Salesforce is beginning its first limited public beta testing today, with plans to expand testing in the coming months. It’s an HTML5 version of Manymoon that was rebuilt using Ruby on Rails and Heroku services. For now, Do.com is accessible as a Web app through all browsers at the (obvious) home address, and through an iOS mobile app for iPhone and iPad. An Android-based mobile app is forthcoming.

Although Do.com will be coupled with Gmail, through a clever method, it will actually be accessible through any e-mail client, including Outlook, without the use of extensions. “You can assign tasks very simply by sending an e-mail to [email protected], and we’ll automatically resolve where that e-mail came from, and we’ll create a task for you based on that e-mail. Or you can do the same thing with a note; if you wanted to take a note in your e-mail, you could send it to [email protected], and we’ll automatically create a note for you.”

Do.com will also send notifications through e-mail, or through the iOS native app, for task-related events. Any replies made to those notifications will be automatically added by the Do.com server as threads in the ongoing conversation for the project.

Single sign-on capability will be offered for users with Salesforce, OAuth, Facebook, and Google profiles – this way, you’re not logging on multiple times. However, the Do.com platform is not, Whiteley informs us, an extension of Salesforce’s Data.com platform. That’s important, because it means Salesforce is not (for now) mining the data it gleans from Do.com users for use by Salesforce.com apps.

Salesforce has plans to expand the Do.com ecosystem (did you think it wouldn’t?). A paid, premium version of the app, with added features to be determined, will be made available next year. No word yet as to whether this will be on a subscription model or a one-time fee. Furthermore, Salesforce is opening up the API for Do.com to enable developers to build apps around it. The company’s AppExchange market, which is currently based around Salesforce and Force.com apps, will be expanded to feature Do.com apps as well, the company tells us.
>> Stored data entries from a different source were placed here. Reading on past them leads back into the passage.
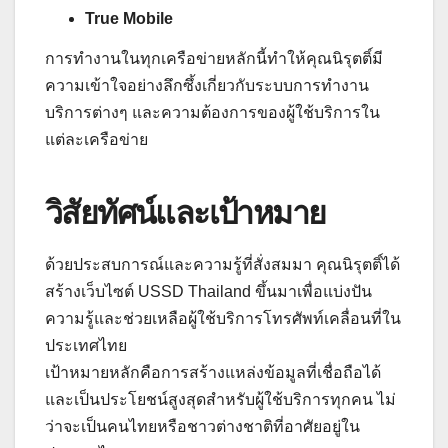
True Mobile
การทำงานในทุกเครือข่ายหลักนี้ทำให้คุณนิรุตติ์มี
ความเข้าใจอย่างลึกซึ้งเกี่ยวกับระบบการทำงาน
บริการต่างๆ และความต้องการของผู้ใช้บริการใน
แต่ละเครือข่าย
วิสัยทัศน์และเป้าหมาย
ด้วยประสบการณ์และความรู้ที่สั่งสมมา คุณนิรุตติ์ได้
สร้างเว็บไซต์ USSD Thailand ขึ้นมาเพื่อแบ่งปัน
ความรู้และช่วยเหลือผู้ใช้บริการโทรศัพท์เคลื่อนที่ใน
ประเทศไทย
เป้าหมายหลักคือการสร้างแหล่งข้อมูลที่เชื่อถือได้
และเป็นประโยชน์สูงสุดสำหรับผู้ใช้บริการทุกคน ไม่
ว่าจะเป็นคนไทยหรือชาวต่างชาติที่อาศัยอยู่ใน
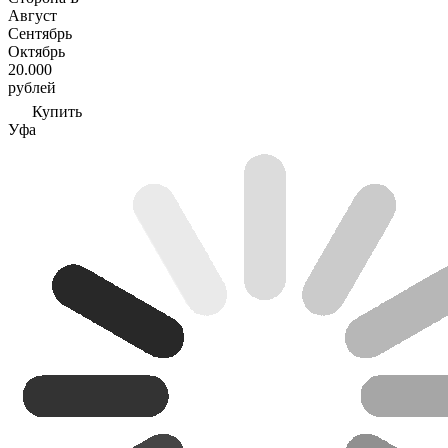
Август
Сентябрь
Октябрь
20.000
рублей
Купить
Уфа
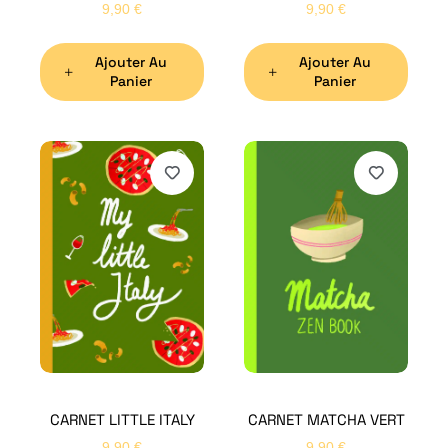
9,90
€
9,90
€
Ajouter Au
Ajouter Au
Panier
Panier
H
Bon
CARNET LITTLE ITALY
CARNET MATCHA VERT
Nom
*
9,90
€
9,90
€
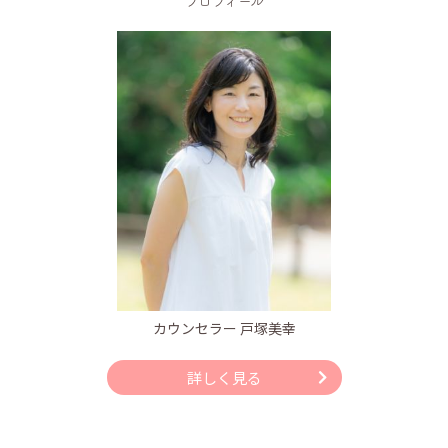
プロフィール
カウンセラー 戸塚美幸
詳しく見る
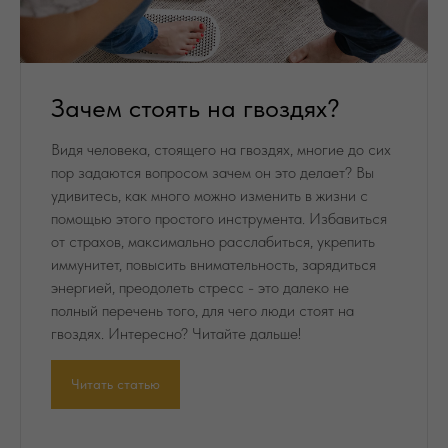
Зачем стоять на гвоздях?
Видя человека, стоящего на гвоздях, многие до сих
пор задаются вопросом зачем он это делает? Вы
удивитесь, как много можно изменить в жизни с
помощью этого простого инструмента. Избавиться
от страхов, максимально расслабиться, укрепить
иммунитет, повысить внимательность, зарядиться
энергией, преодолеть стресс - это далеко не
полный перечень того, для чего люди стоят на
гвоздях. Интересно? Читайте дальше!
Читать статью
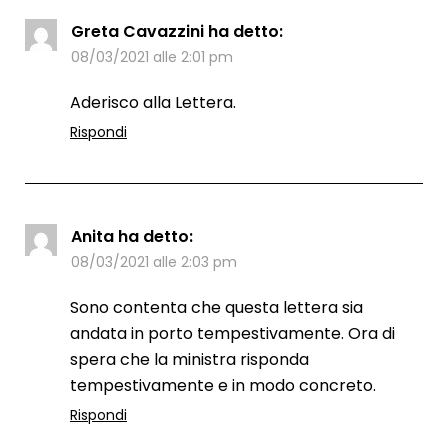
Greta Cavazzini
ha detto:
08/03/2021 alle 2:01 pm
Aderisco alla Lettera.
Rispondi
Anita
ha detto:
08/03/2021 alle 2:03 pm
Sono contenta che questa lettera sia
andata in porto tempestivamente. Ora di
spera che la ministra risponda
tempestivamente e in modo concreto.
Rispondi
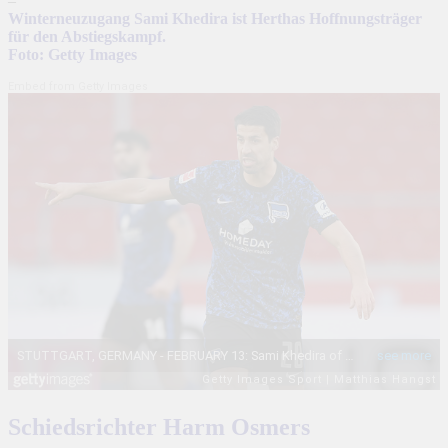
–
Winterneuzugang Sami Khedira ist Herthas Hoffnungsträger
für den Abstiegskampf.
Foto: Getty Images
Embed from Getty Images
Schiedsrichter Harm Osmers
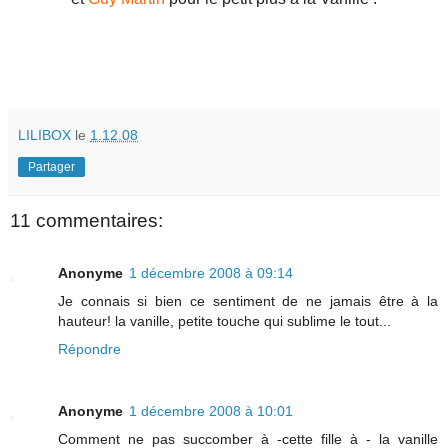
LILIBOX
le
1.12.08
Partager
11 commentaires:
Anonyme
1 décembre 2008 à 09:14
Je connais si bien ce sentiment de ne jamais être à la
hauteur! la vanille, petite touche qui sublime le tout...
Répondre
Anonyme
1 décembre 2008 à 10:01
Comment ne pas succomber à -cette fille à - la vanille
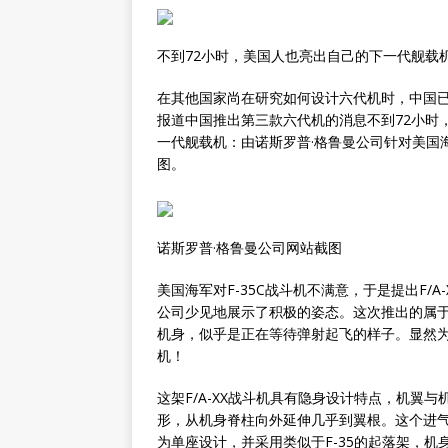
不到72小时，美国人也亮出自己的下一代舰载
在其他国家尚在研究如何设计六代机时，中国
报道中国推出第三款六代机的消息不到72小时，
一代舰载机：由诺斯罗普·格鲁曼公司针对美国海
图。
诺斯罗普·格鲁曼公司网站截图
美国海军对F-35C战斗机不满意，于是提出F/
公司少见地展示了积极的姿态。这次推出的属
机身，似乎是正在等待弹射起飞的样子。显然为
机！
这架F/A-XX战斗机具有隐身设计特点，机翼
形，从机身脊柱向外延伸几乎到翼根。这个进气
为单座设计，并采用类似于F-35的起落架，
Do.com is not a substitute for Outlook. But that may not matter, as it may provide the “killer app” functionality that Outlook has been lacking for many users, in the form of a truckload of users gift-wrapped especially for Gmail. As Salesforce improves Do.com’s tie-ins with Google Apps, the foundation of Microsoft Office’s stronghold on home offices and small businesses will come under possibly the first serious competitive challenge in over a decade. What binds users to Office is their reliance upon Outlook to share attachments made with Word, Excel, and PowerPoint. And what binds offices to Exchange Server is their users’ reliance upon Outlook. If users can see what they’re working on, plan each other’s projects, and keep track of progress without relying upon a service supplied by Exchange or SharePoint, then Do.com becomes a genuine threat to Office applications and to Office 365.